La Violence de l’interprétation, pages 159 – 160

Il est ici question de la fonction identifiante d’un discours, qui n’est pas n’importe quel discours, mais celui tenu par la mère devant un enfant qui ne parle pas encore ou qui se trouve juste sur le point de parler.

La mère, en effet, enveloppe l’enfant d’un manteau verbal. Cela commence avant même la naissance, avec tout ce qui est dit en l’absence de l’enfant ; puis cela continue en présence de ce dernier. C’est toujours de l’enfant qu’il s’agit, dans un constant processus d’interprétation par la mère. Ce discours couvre l’ensemble de l’expérience de l’enfant et, lorsque l’enfant devient capable de comprendre, voire de répondre, il impose à toute chose un nom, à chaque affect une interprétation.

C’est en cela que consiste la fonction identifiante du discours, le fonctionnement de ce qu’Aulagnier appelle le langage fondamental.

L’accès au « Je » n’est rien d’autre pour l’enfant que le fait de reprendre à son compte l’ensemble de ce discours. Celui-ci, constitué pour l’essentiel en présence de l’enfant, lui vient entièrement de l’extérieur ; mais c’est « tout naturellement », sans s’aviser qu’il n’en est pas l’auteur ou qu’il ne le porte pas en lui depuis l’origine, que l’enfant s’en empare.

Une remarque s’impose ici à propos de l’acquisition de la langue maternelle. L’enfant n’apprend pas une langue, on ne peut même pas dire qu’il apprenne à parler, comme s’il s’agissait avant tout d’une compétence jusqu’ici manquante qu’il faudrait acquérir. Il accède au Je. Apprendre à parler, c’est cela et si par la suite l’enfant acquiert toutes les compétences nécessaire pour comprendre les autres et se faire comprendre d’eux, on ne peut absolument pas prétendre que cela constitue la finalité première de l’acquisition du langage. Entrant dans le langage, reprenant à son compte le discours que d’autres ont construit à son propos, l’enfant devient capable de dire qu’il est cela, que sous le « Je » c’est tout ce discours-là qui se cache et pas un autre.
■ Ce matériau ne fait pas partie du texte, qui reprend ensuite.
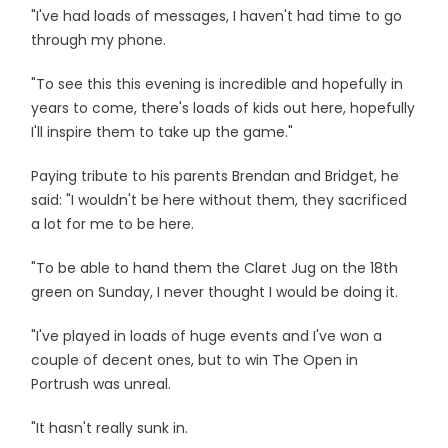
"I've had loads of messages, I haven't had time to go
through my phone.
"To see this this evening is incredible and hopefully in
years to come, there's loads of kids out here, hopefully
I'll inspire them to take up the game."
Paying tribute to his parents Brendan and Bridget, he
said: "I wouldn't be here without them, they sacrificed
a lot for me to be here.
"To be able to hand them the Claret Jug on the 18th
green on Sunday, I never thought I would be doing it.
"I've played in loads of huge events and I've won a
couple of decent ones, but to win The Open in
Portrush was unreal.
"It hasn't really sunk in.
Il endosse son propre rôle et reconnaît sa place au sein de la constellation humaine qui l’entoure. La fonction première – pour ne pas dire primaire – du langage est cette fonction identifiante ; tout le reste est secondaire.

Revenons au langage fondamental. Fondamental, il l’est parce que le discours qui s’articule dans sa mise en oeuvre constitue véritablement le soubassement, le fondement, l’infrastructure du moi.

Est-ce bien aussi tranché que cela ? Après tout, on ne se représente pas soi-même qu’avec des mots. Il existe des représentations qui ne sont pas du langage… J’en conviens mais à ce propos, je hasarderai une hypothèse qu’il faudra bien sûr confronter aux données de la littérature et aux faits. Je pense qu’au même titre que les processus secondaires prétendent imposer leur logique à l’ensemble des processus psychique, le langage informe directement ou indirectement l’ensemble des systèmes de représentation. On sait que cette prééminence du secondaire est largement illusoire ; ainsi en va-t-il probablement de cette prétention du langage. Toujours est-il que « Je » est un mot, que l’identité se décline avec des mots et que toute autre forme de représentation  été revisitée et influencée par le langage. C’est ce que je pense, mais cela reste à vérifier.

Le concept de langage fondamental nous renvoie au président Schreber et à la psychose. Ce qu’il faut ici comprendre c’est que la psychose rend visible, détache des autres dimensions du langage (son usage quotidien) cette fonction primordiale. Le psychotique qui entend des voix projette hors de lui ce discours identifiant qui le constitue, il le renvoie d’une certaine manière à son lieu d’origine. Pour Schreber c’est le placer dans la bouche de Dieu lui-même.

Le langage fondamental développe son discours en suivant deux axes ; c’est d’une part un discours informant (qui donne forme à ce que je suis) et, d’autre part, un discours positionnant (qui dit ce que je suis par rapport aux autres).